What the exercise asks → Would you return each entry exactly as written, omitting any pictures?

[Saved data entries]
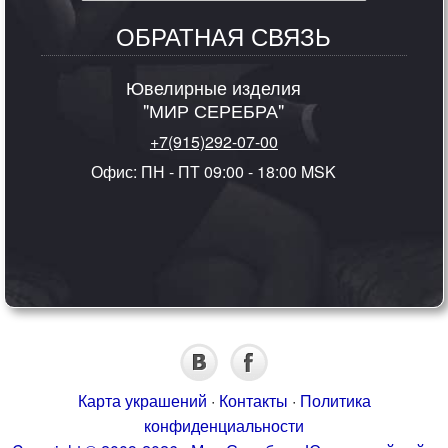
ОБРАТНАЯ СВЯЗЬ
Ювелирные изделия
"МИР СЕРЕБРА"
+7(915)292-07-00
Офис: ПН - ПТ 09:00 - 18:00 MSK
Карта украшений
·
Контакты
·
Политика
конфиденциальности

Completed task →
ОБРАТНАЯ СВЯЗЬ
Ювелирные изделия
"МИР СЕРЕБРА"
+7(915)292-07-00
Офис: ПН - ПТ 09:00 - 18:00 MSK
Карта украшений
·
Контакты
·
Политика
конфиденциальности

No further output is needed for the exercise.